I tried some examples like $p=5$ and $q = 2$. But I have no clue about the general case. Any hint?
Solution 1:
Is this from a textbook? If so, I would wager credits to navy beans that they want you to use quadratic reciprocity.
Suppose $q \equiv 1 \pmod 4$ as well. Then we have $$\left(\frac{p}{q}\right) = \left(\frac{q}{p}\right) = -1.$$
We could invoke either $-p$ or $-q$, but since the fundamental unit $\eta$ of $\mathcal{O}_{\mathbb{Q}(\sqrt{pq})}$ has norm $-1$ (Theorem $11.5.7$ in the), if there exists some number $x \in \mathcal{O}_{\mathbb{Q}(\sqrt{pq})}$ such that $N(x) = -p$ or $-q$, then $N(\eta x) = p$ or $q$, contradicting our Legendre symbol calculations.
We conclude that $p$ and $q$ are both irreducible.
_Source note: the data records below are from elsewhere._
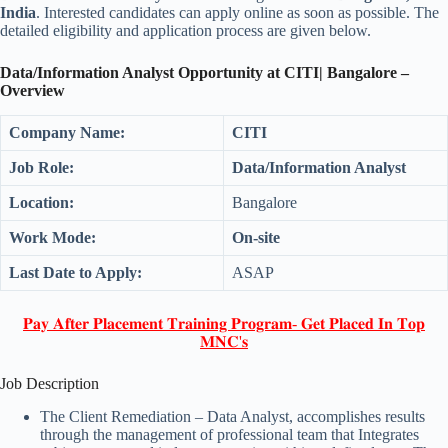
India
. Interested candidates can apply online as soon as possible. The
detailed eligibility and application process are given below.
Data/Information Analyst Opportunity at CITI| Bangalore –
Overview
Company Name:
CITI
Job Role:
Data/Information Analyst
Location:
Bangalore
Work Mode:
On-site
Last Date to Apply:
ASAP
𝐏𝐚𝐲 𝐀𝐟𝐭𝐞𝐫 𝐏𝐥𝐚𝐜𝐞𝐦𝐞𝐧𝐭 𝐓𝐫𝐚𝐢𝐧𝐢𝐧𝐠 𝐏𝐫𝐨𝐠𝐫𝐚𝐦- 𝐆𝐞𝐭 𝐏𝐥𝐚𝐜𝐞𝐝 𝐈𝐧 𝐓𝐨𝐩
𝐌𝐍𝐂'𝐬
Job Description
The Client Remediation – Data Analyst, accomplishes results
through the management of professional team that Integrates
But then $p \mid (\sqrt{pq})^2$, $q \mid (\sqrt{pq})^2$, yet $p \nmid \sqrt{pq}$, $q \nmid \sqrt{pq}$. Therefore $\mathcal{O}_{\mathbb{Q}(\sqrt{pq})}$ is not UFD.
I hope this is enough of a hint for you to figure out the case $q \equiv 3 \pmod 4$.
Solution 2:
If $$\left(\frac{q}{p}\right) = -1,$$ that means that $q$ is not a quadratic residue modulo $p$. That much is obvious, right? It also means that $q$ is not a quadratic residue modulo $pq$ either. Thus, in your example, since 2 is not a quadratic residue modulo 5, it can't be a residue modulo 10 either, and is therefore irreducible.
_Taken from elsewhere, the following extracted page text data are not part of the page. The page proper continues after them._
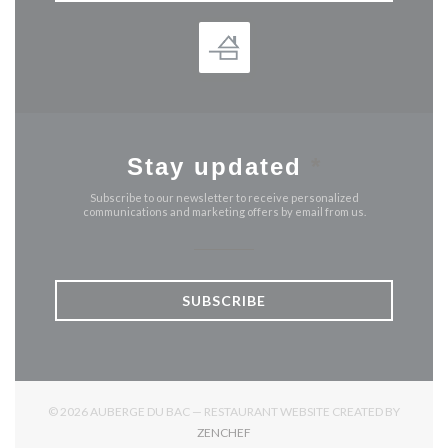
Stay updated
*
Subscribe to our newsletter to receive personalized
communications and marketing offers by email from us.
SUBSCRIBE
© 2026 AUBERGE DU BAC — RESTAURANT WEBSITE CREATED BY
((OPENS IN A NEW WINDOW))
ZENCHEF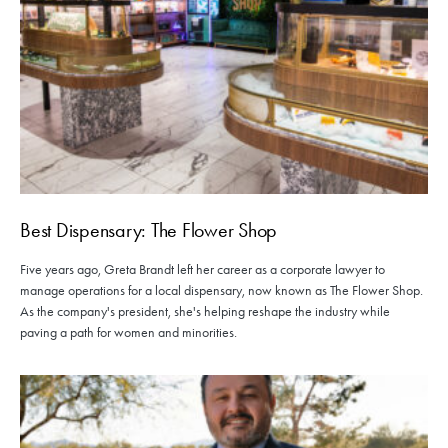
Best Dispensary: The Flower Shop
Five years ago, Greta Brandt left her career as a corporate lawyer to
manage operations for a local dispensary, now known as The Flower Shop.
As the company's president, she's helping reshape the industry while
paving a path for women and minorities.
Since $q$ is irreducible, it's not divisible by $\sqrt{pq}$. So we conclude that $pq$ has two distinct factorizations in $\mathbb Z[\sqrt{pq}]$: $$(\sqrt{pq})^2 = pq.$$
Well, that might slightly wrong if $p$ can be broken down, but $q$ can't. In order to present this answer first, I have not actually pondered the significance of quadratic reciprocity to your question.
Solution 3:
Let $N$ denote the usual norm, i.e. $N(x+\sqrt{pq}y) = (x+\sqrt{pq}y)(x-\sqrt{pq}y) = x^2-pqy^2$.
The hypotheses are that $\left( \frac{-1}{p} \right) = 1$ and $\left( \frac{q}{p} \right) = -1$, or equivalently that $\left( \frac{\pm q}{p} \right) = -1$, or equivalently that $x^2\equiv q\pmod{p}$ and $x^2\equiv -q\pmod{p}$ are not solvable in the integers.
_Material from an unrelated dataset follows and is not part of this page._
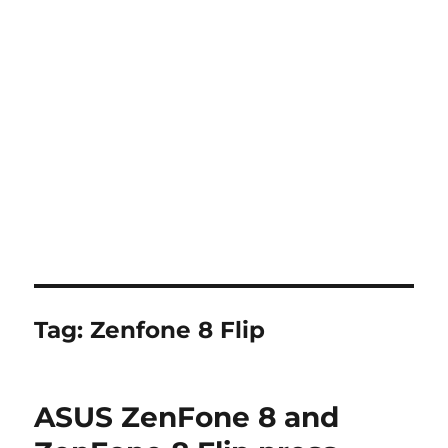
Tag:
Zenfone 8 Flip
ASUS ZenFone 8 and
If $\alpha = x+\sqrt{pq}y\in\mathbb Z[\sqrt{pq}]$, then $N(\alpha)\equiv x^2 \pmod{p}$, so the hypotheses imply that neither $q$ nor $-q$ is a norm element. Hence $N(q) = q^2$ and $N(\sqrt{pq}) = -pq$ are not expressible as a product of two nonunit norm elements. This proves that $q$ and $u:=\sqrt{pq}$ are irreducible elements of $\mathbb Z[\sqrt{pq}]$. Since $u\cdot u = p\cdot q$, if $\mathbb Z[\sqrt{pq}]$ were a UFD we would have to have that $u, p$ and $q$ are all associate primes. But this is not so, because their norms are not associate integers.